Keza, derginin 21. sayısında (Mayıs 1996) Yeşim Başaran tarafından yazılan "Nasıl bir eşcinsel hareket tartışmasına çağrı" başlıklı yazıda da aynı yaklaşımı görmek mümkün:
(...) medyadan eşcinseller hakkında homofobik olmayan bir program yapmasını beklemek ne derece anlamlıdır; bu tarz bir sonuç için çaba sarfetmek, sistemin içinde bir boşluk açmaya çalışıp, Aman, kimse bana dokunmasın!' anlayışıyla yerleşmek istemi değil de nedir? Eşcinsellerin, beyin prangalama aracı olan, köleleş- miş ruhları hergün yeniden üreten medyadan bekleyecek neleri olabilir ki? Görsel medyayı, ciddi bir iletişim aracı zannetmek, korkunç bir yanılgıdır, medyanın kokuşmuş sistemle bağıntısını görememek demektir ve/veya sistemden rahatsız olmamak demektir."
Yaklaşık bir buçukyıl arayla sarf edilen bu cümleler arasında benzer daha pek çok örnek bulmak mümkün. Kaos'un ilk yıllarında belirleyici olan, bugün de devam eden, sistem sorgulaması medya alanında da kendisini gösteriyor.

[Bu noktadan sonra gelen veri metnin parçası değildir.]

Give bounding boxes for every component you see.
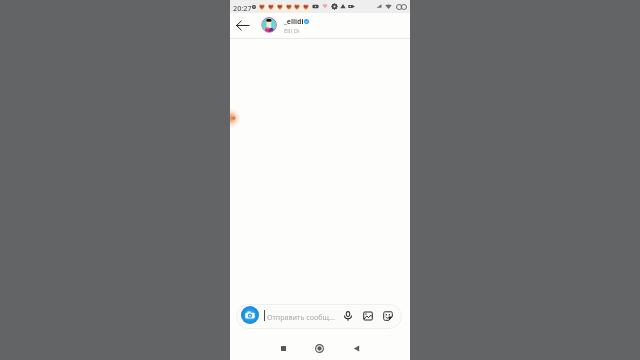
button[interactable]: Gallery [361, 309, 375, 323]
staticText: Отправить сообщ... [267, 312, 335, 322]
staticText: _ellidi [284, 17, 304, 26]
button[interactable]: Home [310, 339, 328, 357]
button[interactable]: _ellidi [284, 17, 374, 36]
button[interactable]: Voice message [341, 309, 355, 323]
button[interactable]: Back [236, 18, 250, 32]
button[interactable]: Back [347, 339, 365, 357]
staticText: 20:27 [233, 3, 252, 13]
button[interactable]: Camera [241, 306, 259, 324]
staticText: Elli Di [284, 27, 300, 35]
button[interactable]: Stickers [381, 309, 395, 323]
button[interactable]: Recents [274, 339, 292, 357]
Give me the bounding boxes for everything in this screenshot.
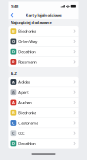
- button[interactable]: O: [8, 36, 78, 46]
- staticText: CCC: [18, 130, 25, 136]
- button[interactable]: B: [8, 108, 78, 118]
- button[interactable]: D: [8, 46, 78, 57]
- staticText: Biedronka: [18, 28, 36, 34]
- button[interactable]: A: [8, 87, 78, 97]
- staticText: Biedronka: [18, 110, 36, 115]
- staticText: O: [12, 39, 15, 44]
- button[interactable]: B: [8, 26, 78, 36]
- staticText: Rossmann: [18, 59, 36, 64]
- staticText: Adidas: [18, 79, 30, 85]
- staticText: Decathlon: [18, 49, 35, 54]
- staticText: D: [12, 141, 15, 146]
- button[interactable]: D: [8, 138, 78, 148]
- staticText: Karty lojalnościowe: [26, 12, 62, 18]
- staticText: Auchan: [18, 100, 31, 105]
- button[interactable]: C: [8, 128, 78, 138]
- staticText: A: [12, 100, 15, 105]
- button[interactable]: C: [8, 118, 78, 128]
- staticText: C: [12, 130, 15, 136]
- staticText: Najczęściej dodawane: [10, 20, 52, 25]
- staticText: D: [12, 49, 15, 54]
- staticText: Castorama: [18, 120, 38, 126]
- staticText: A: [12, 90, 15, 95]
- staticText: B: [12, 110, 15, 115]
- staticText: Decathlon: [18, 141, 35, 146]
- button[interactable]: R: [8, 57, 78, 67]
- staticText: A-Z: [10, 71, 16, 76]
- button[interactable]: A: [8, 97, 78, 108]
- staticText: A: [12, 79, 15, 85]
- staticText: R: [12, 59, 15, 64]
- staticText: 9:48: [11, 4, 18, 9]
- button[interactable]: A: [8, 77, 78, 87]
- staticText: Orlen Vitay: [18, 39, 37, 44]
- staticText: Apart: [18, 90, 28, 95]
- staticText: B: [12, 28, 15, 34]
- button[interactable]: Back: [8, 11, 18, 19]
- staticText: C: [12, 120, 15, 126]
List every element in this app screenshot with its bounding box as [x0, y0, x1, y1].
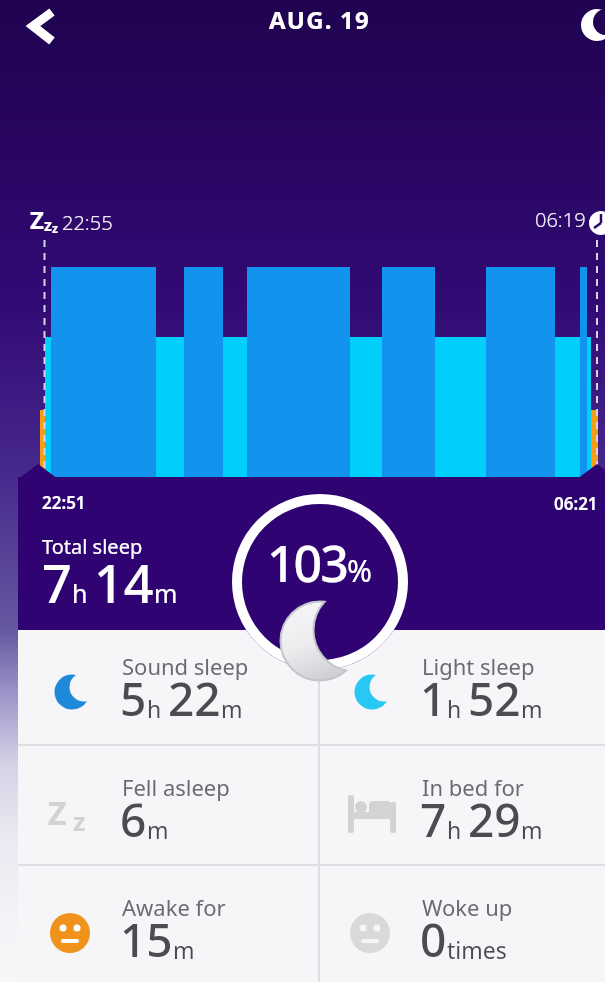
- staticText: h: [447, 693, 468, 724]
- staticText: m: [147, 814, 169, 845]
- staticText: 1: [420, 667, 447, 730]
- staticText: %: [347, 550, 372, 591]
- staticText: m: [221, 693, 243, 724]
- button[interactable]: In bed for: [318, 745, 605, 862]
- button[interactable]: [575, 2, 605, 46]
- staticText: Z: [30, 203, 44, 236]
- button[interactable]: Light sleep: [318, 630, 605, 747]
- staticText: 14: [94, 547, 154, 618]
- staticText: Woke up: [422, 892, 513, 922]
- staticText: 06:21: [554, 492, 598, 515]
- staticText: 22: [168, 667, 221, 730]
- staticText: z: [73, 804, 86, 838]
- staticText: m: [173, 934, 195, 965]
- button[interactable]: Awake for: [18, 865, 305, 982]
- button[interactable]: Woke up: [318, 865, 605, 982]
- staticText: In bed for: [422, 772, 524, 802]
- staticText: m: [521, 693, 543, 724]
- staticText: 06:19: [535, 206, 586, 233]
- staticText: Awake for: [122, 892, 226, 922]
- staticText: 29: [468, 788, 521, 851]
- staticText: Total sleep: [42, 533, 143, 560]
- button[interactable]: Sound sleep: [18, 630, 305, 747]
- staticText: m: [521, 814, 543, 845]
- staticText: Sound sleep: [122, 651, 249, 681]
- staticText: h: [147, 693, 168, 724]
- staticText: 103: [267, 529, 347, 597]
- staticText: Fell asleep: [122, 772, 230, 802]
- staticText: 7: [420, 788, 447, 851]
- staticText: 6: [120, 788, 147, 851]
- staticText: AUG. 19: [269, 3, 370, 36]
- staticText: z: [44, 214, 52, 236]
- staticText: h: [447, 814, 468, 845]
- staticText: m: [154, 576, 178, 610]
- staticText: 0: [420, 908, 447, 971]
- button[interactable]: Z: [18, 745, 305, 862]
- staticText: 22:55: [62, 209, 113, 236]
- staticText: times: [447, 934, 507, 965]
- staticText: 7: [42, 547, 72, 618]
- button[interactable]: [20, 4, 64, 48]
- staticText: 5: [120, 667, 147, 730]
- staticText: Z: [48, 791, 67, 835]
- staticText: 15: [120, 908, 173, 971]
- staticText: 22:51: [42, 491, 86, 514]
- staticText: h: [72, 576, 94, 610]
- staticText: Light sleep: [422, 651, 535, 681]
- staticText: z: [52, 220, 58, 236]
- staticText: 52: [468, 667, 521, 730]
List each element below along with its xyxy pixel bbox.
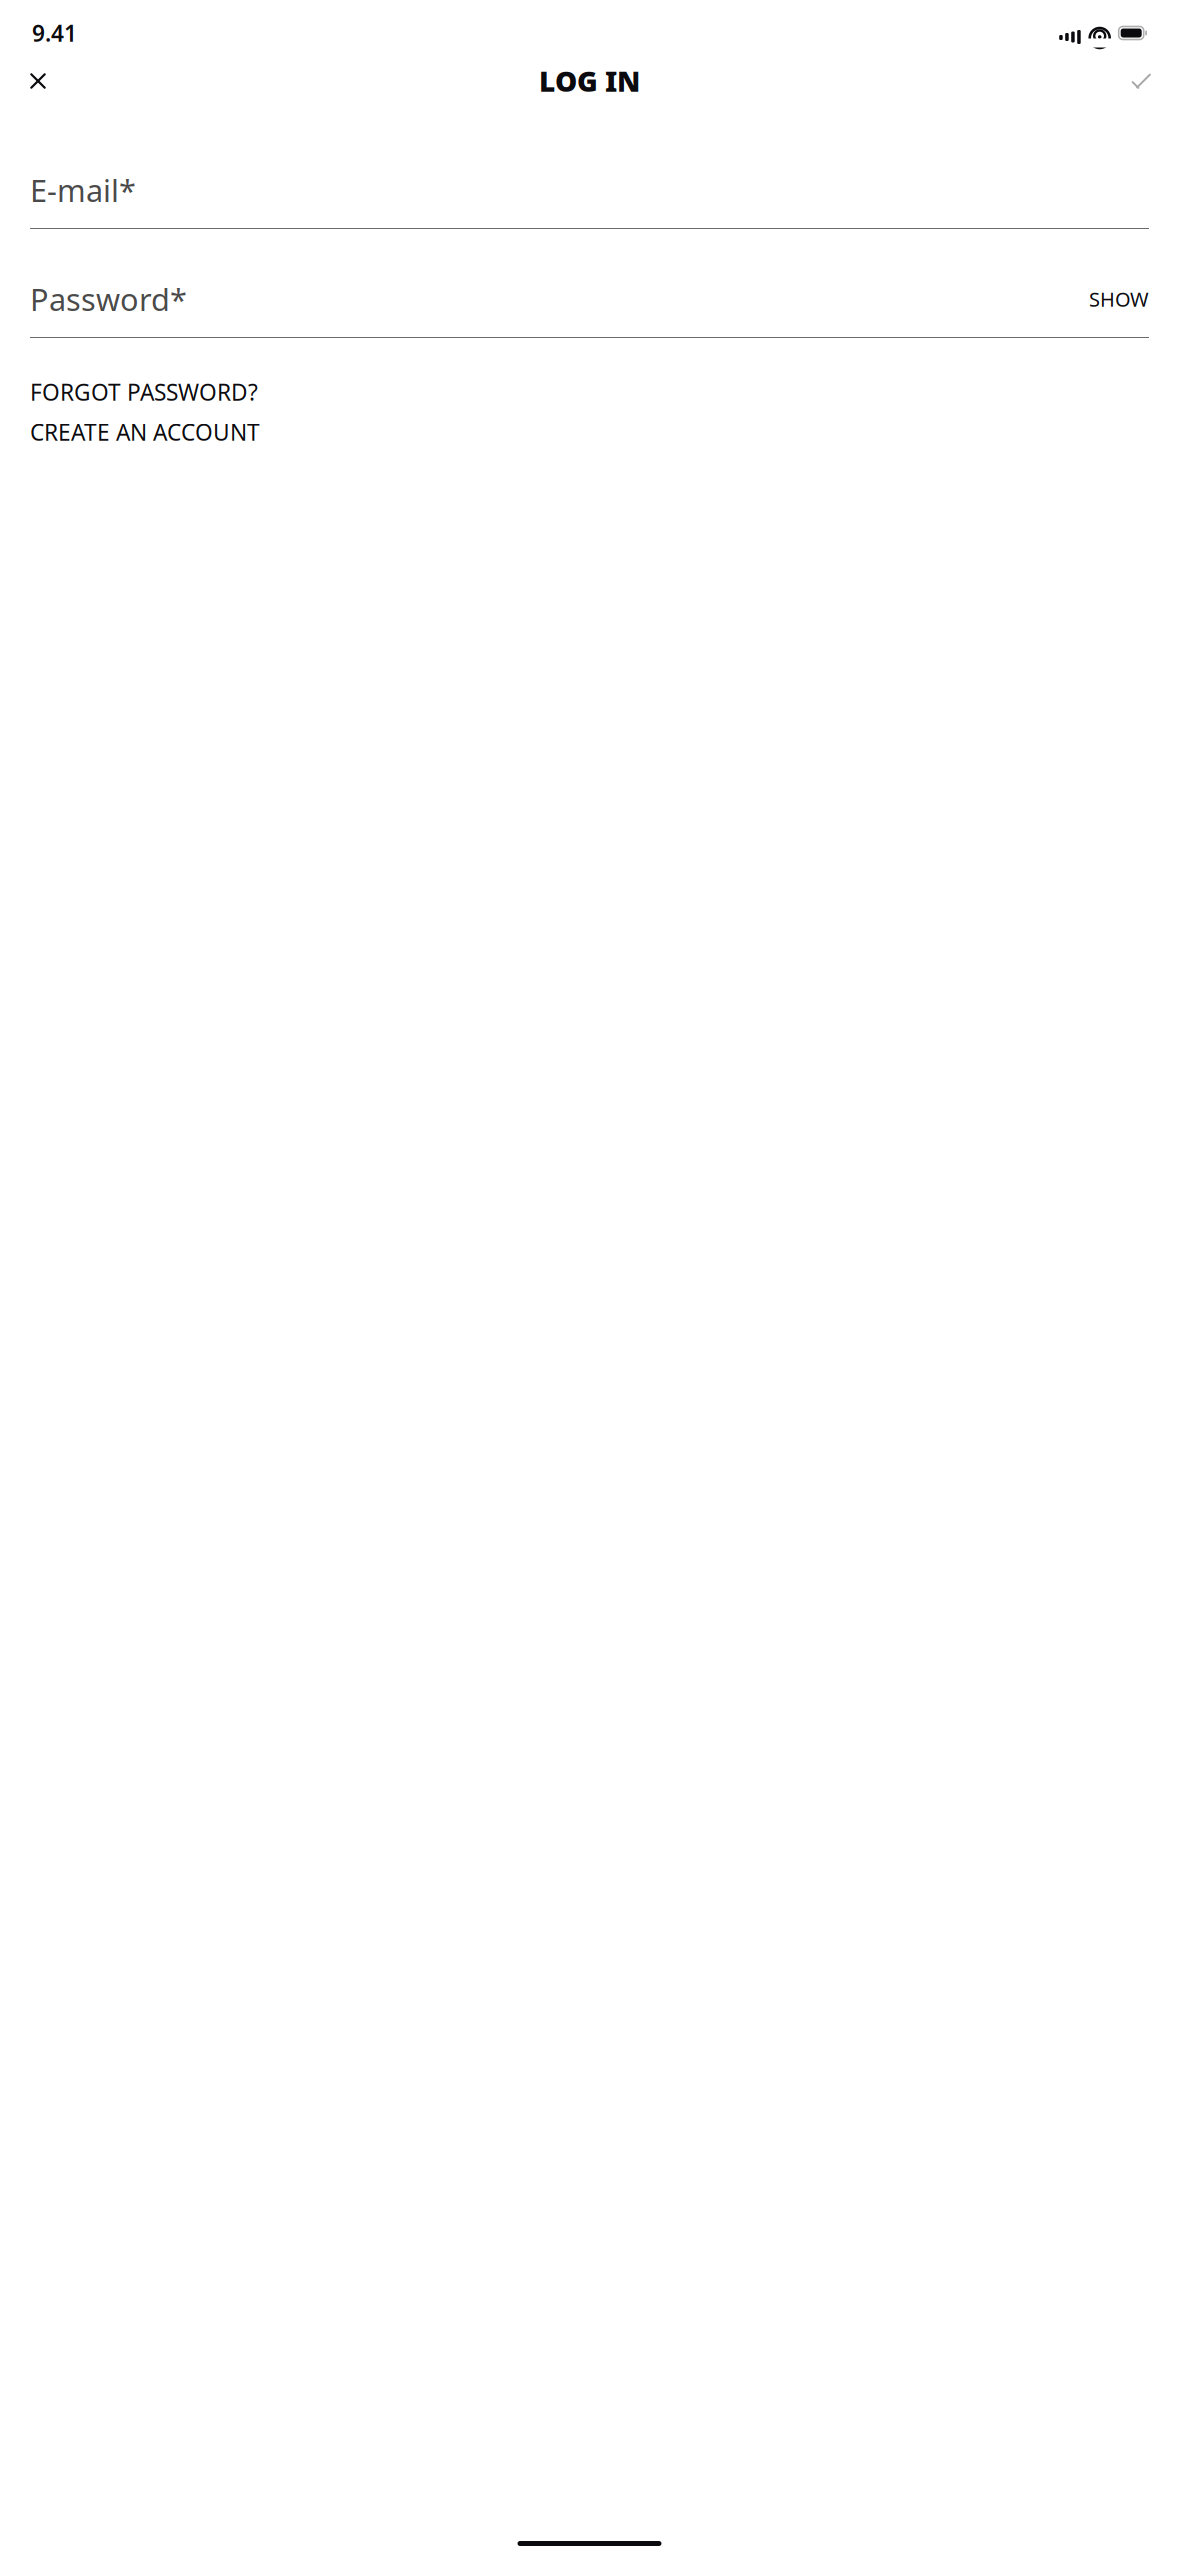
staticText: 9.41 — [32, 18, 77, 48]
staticText: E-mail* — [30, 170, 136, 210]
staticText: FORGOT PASSWORD? — [30, 377, 258, 407]
button[interactable]: Close — [12, 55, 64, 107]
staticText: CREATE AN ACCOUNT — [30, 417, 260, 447]
button[interactable]: SHOW — [1077, 280, 1149, 318]
staticText: Password* — [30, 279, 187, 319]
staticText: LOG IN — [539, 62, 640, 100]
button[interactable]: FORGOT PASSWORD? — [30, 372, 1149, 412]
button[interactable]: CREATE AN ACCOUNT — [30, 412, 1149, 452]
button[interactable]: Submit — [1115, 55, 1167, 107]
staticText: SHOW — [1089, 286, 1149, 312]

Bu dönemde Kaos grubu ana akım medya organlarıyla olabildiğince az görüşüyor, anlattıklarının doğru bir şekilde aktarılacağından emin olmadan konuşmuyor, bundan emin olmak için de yine sistem dışında varolmaya çalışan medya organlarına başvuruyor. Bu noktada, Kaos'un medyayla ilişkisindeki handikaplardan birinden bahsedebiliriz. Tuğba Özkan'ın "Türkiye'de eşcinsellik ve Kaos GL grubu" adlı yüksek lisans tezinde başka bir açıdan da değindiği gibi, "mesajı doğru iletme kaygısı" ya da "doğru mesajı iletme kaygısı", hareket içinde zaman zaman fazla steril bir eğilimin baskın hâle gelmesine neden olabiliyor. Zihinlerdeki o klişe eşcinsel imajından (efemine erkek, erkeksi kadın, saldırgan trans, vb) uzaklaşmaya çalışıldıkça, tam da o imaja denk düşen kişilerin sözlerinin daha geri planda kalması gibi bir tehlike ortaya çıkmakta. Benzer bir örnekle, uluslararası homofobi karşıtı gün vesilesiyle Fransa'da Grenoble Belediyesi'nin düzenlediği bir belgesel gösterimi sonrasında karşılaştım. Yönetmen "belgeselde, eşcinsel klişelere yer vermemeye çalıştık, kareli gömlekli, kamyoncu tipli bir lez- biyen olsun istemedik" dediğinde salonda bulunan "kamyoncu lezbiyenler"den biri bu ifadeden ne kadar rahatsız olduğunu dile getirdi ve "biz de varız" diye bitirdi sözlerini. Bu, "ötekinin ötekisi"tuzağına düşmeden çözülmesi gereken bir sorun olarak düşünülebilir.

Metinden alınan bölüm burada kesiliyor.